[[ SUPPLIED INFORMATION, beginning ]]

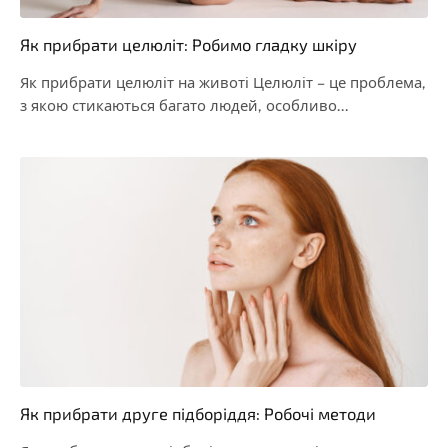
Як прибрати целюліт: Робимо гладку шкіру
Як прибрати целюліт на животі Целюліт – це проблема,
з якою стикаються багато людей, особливо…
Як прибрати друге підборіддя: Робочі методи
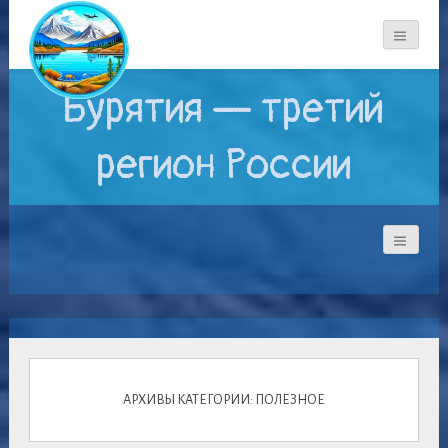
Бурятия — третий
регион России
АРХИВЫ КАТЕГОРИИ: ПОЛЕЗНОЕ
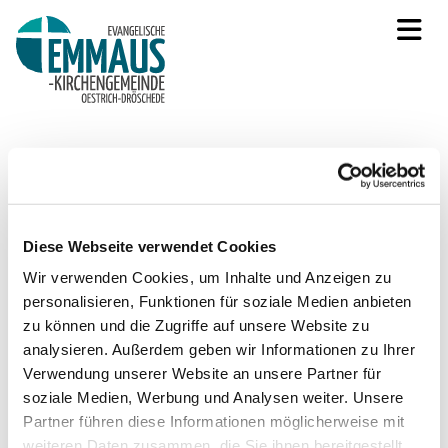
Aktuelle Veranstaltungen für Jugendliche
Diese Webseite verwendet Cookies
Wir verwenden Cookies, um Inhalte und Anzeigen zu
personalisieren, Funktionen für soziale Medien anbieten
zu können und die Zugriffe auf unsere Website zu
analysieren. Außerdem geben wir Informationen zu Ihrer
Verwendung unserer Website an unsere Partner für
soziale Medien, Werbung und Analysen weiter. Unsere
Partner führen diese Informationen möglicherweise mit
weiteren Daten zusammen, die Sie ihnen bereitgestellt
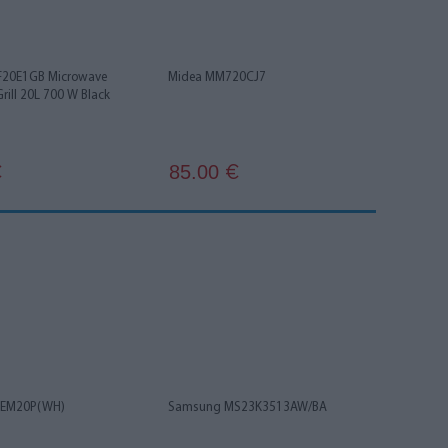
20E1GB Microwave
Midea MM720CJ7
rill 20L 700 W Black
85.00
€
€
-EM20P(WH)
Samsung MS23K3513AW/BA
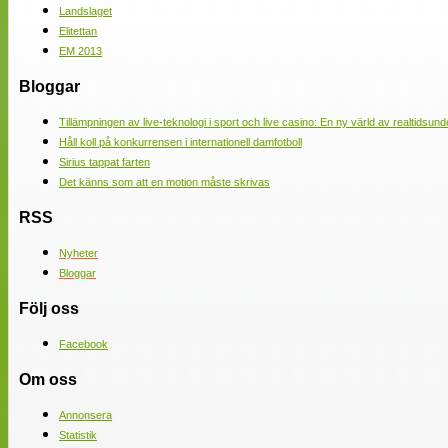
Landslaget
Elitettan
EM 2013
Bloggar
Tillämpningen av live-teknologi i sport och live casino: En ny värld av realtidsund
Håll koll på konkurrensen i internationell damfotboll
Sirius tappat farten
Det känns som att en motion måste skrivas
RSS
Nyheter
Bloggar
Följ oss
Facebook
Om oss
Annonsera
Statistik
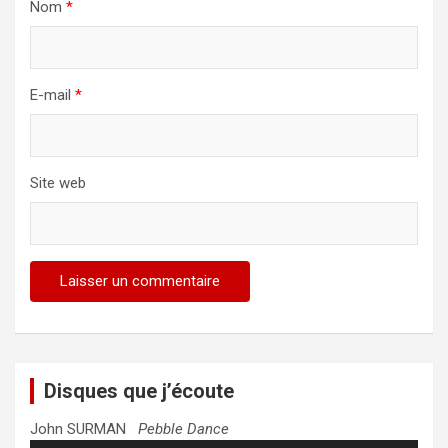
Nom
*
E-mail
*
Site web
Disques que j’écoute
John SURMAN
Pebble Dance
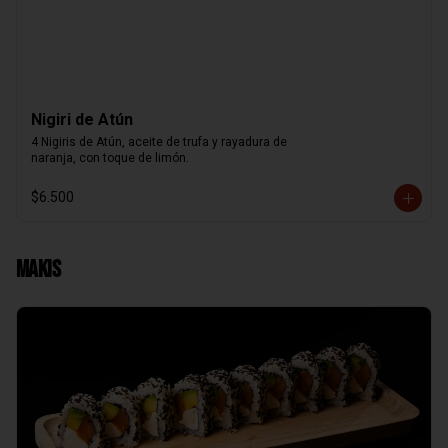
Nigiri de Atún
4 Nigiris de Atún, aceite de trufa y rayadura de

naranja, con toque de limón.
$6.500
Makis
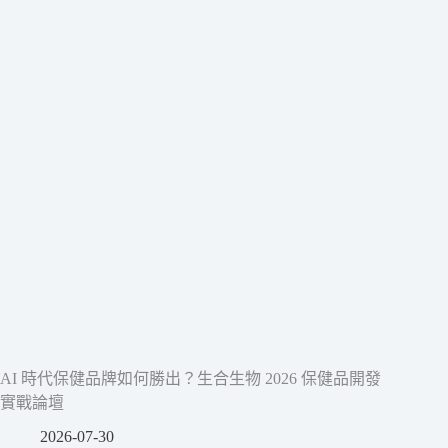
AI 時代保健品牌如何勝出？生合生物 2026 保健品開發
實戰論壇
2026-07-30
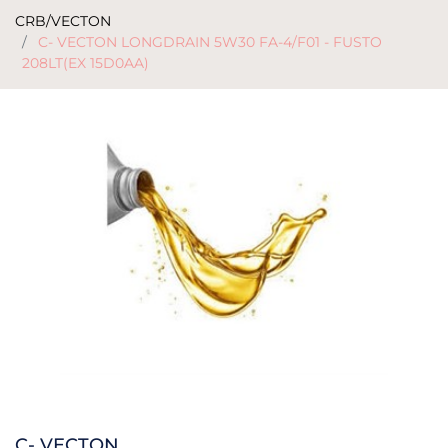
CRB/VECTON
C- VECTON LONGDRAIN 5W30 FA-4/F01 - FUSTO
208LT(EX 15D0AA)
C- VECTON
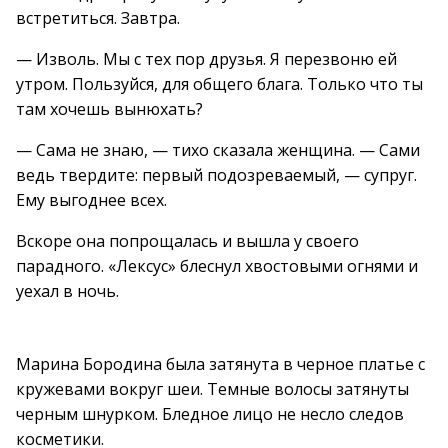
встретиться. Завтра.
— Изволь. Мы с тех пор друзья. Я перезвоню ей
утром. Пользуйся, для общего блага. Только что ты
там хочешь вынюхать?
— Сама не знаю, — тихо сказала женщина. — Сами
ведь твердите: первый подозреваемый, — супруг.
Ему выгоднее всех.
Вскоре она попрощалась и вышла у своего
парадного. «Лексус» блеснул хвостовыми огнями и
уехал в ночь.
Марина Бородина была затянута в черное платье с
кружевами вокруг шеи. Темные волосы затянуты
черным шнурком. Бледное лицо не несло следов
косметики.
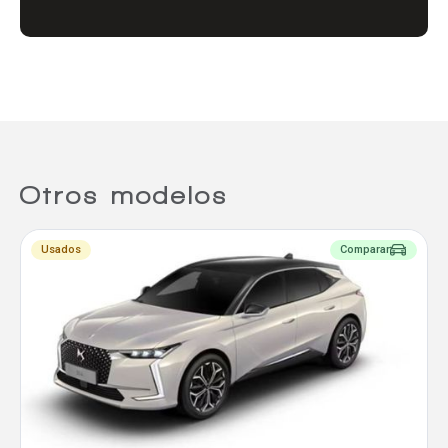
Comparador
Agregar un vehículo
Otros modelos
Agregar un vehículo
Usados
Comparar
Agregar un vehículo
Comparar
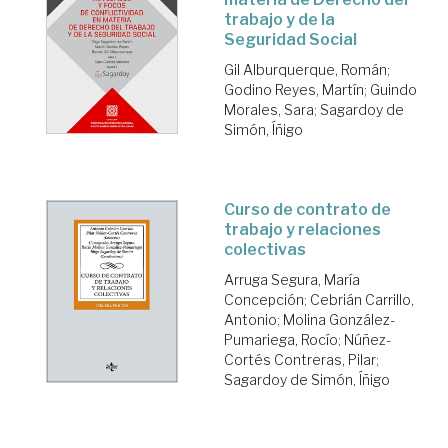
trabajo y de la
Seguridad Social
Gil Alburquerque, Román
;
Godino Reyes, Martín
;
Guindo
Morales, Sara
;
Sagardoy de
Simón, Íñigo
Curso de contrato de
trabajo y relaciones
colectivas
Arruga Segura, María
Concepción
;
Cebrián Carrillo,
Antonio
;
Molina González-
Pumariega, Rocío
;
Núñez-
Cortés Contreras, Pilar
;
Sagardoy de Simón, Íñigo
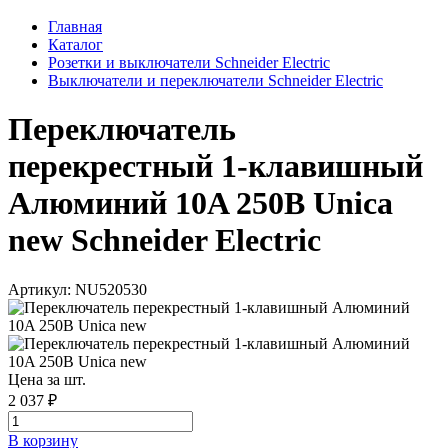
Главная
Каталог
Розетки и выключатели Schneider Electric
Выключатели и переключатели Schneider Electric
Переключатель
перекрестный 1-клавишный
Алюминий 10A 250В Unica
new Schneider Electric
Артикул: NU520530
Цена за шт.
2 037 ₽
В корзинy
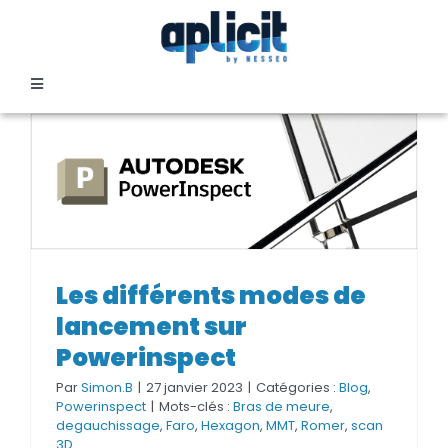
Passer
au
contenu
Toggle
Navigation
SECTEURS
FORMATION
SERVICES
Les différents modes de
Les différents modes de
lancement sur
lancement sur Powerinspect
TEMOIGNAGES
Powerinspect
Par
Simon.B
|
27 janvier 2023
|
Catégories :
Blog
,
EVENEMENTS
Powerinspect
|
Mots-clés :
Bras de meure
,
degauchissage
,
Faro
,
Hexagon
,
MMT
,
Romer
,
scan
3D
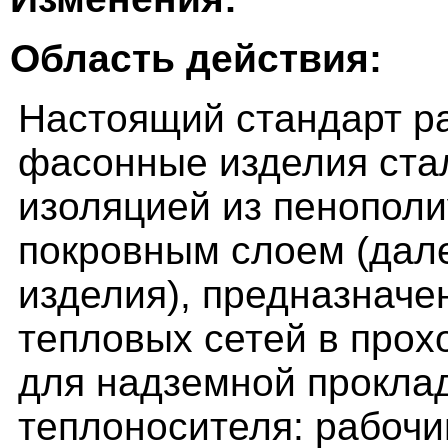
Область действия:
Настоящий стандарт ра
фасонные изделия ста
изоляцией из пенопол
покровным слоем (дал
изделия), предназначе
тепловых сетей в прох
для надземной проклад
теплоносителя: рабочи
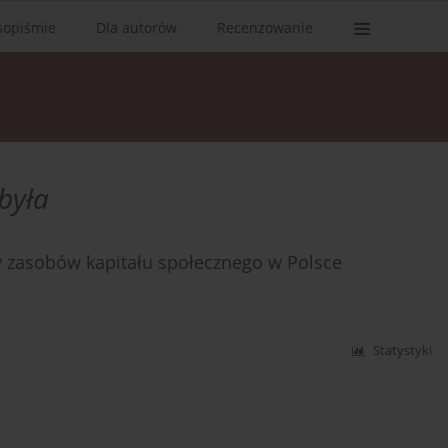
sopiśmie
Dla autorów
Recenzowanie
była
y zasobów kapitału społecznego w Polsce
Statystyki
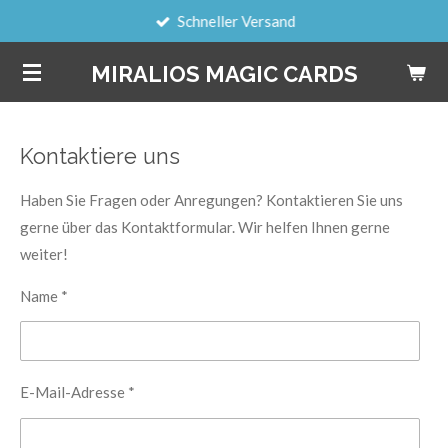
Schneller Versand
Zum
Hauptinhalt
MIRALIOS MAGIC CARDS
springen
Kontaktiere uns
Haben Sie Fragen oder Anregungen? Kontaktieren Sie uns
gerne über das Kontaktformular. Wir helfen Ihnen gerne
weiter!
Name *
E-Mail-Adresse *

[[ SUPPLIED INFORMATION, end ]]

[YOUR INSTRUCTIONS] Retype exactly, please, the span from the line holding "покровным слоем (дал" through the closing line of the data, both ends included, without the pictures.

[SOLUTION FOR THIS TASK]
покровным слоем (дал
изделия), предназначе
тепловых сетей в прох
для надземной проклад
теплоносителя: рабочи
sopiśmie
Dla autorów
Recenzowanie
była
y zasobów kapitału społecznego w Polsce
Statystyki
Schneller Versand
Zum
Hauptinhalt
MIRALIOS MAGIC CARDS
springen
Kontaktiere uns
Haben Sie Fragen oder Anregungen? Kontaktieren Sie uns
gerne über das Kontaktformular. Wir helfen Ihnen gerne
weiter!
Name *
E-Mail-Adresse *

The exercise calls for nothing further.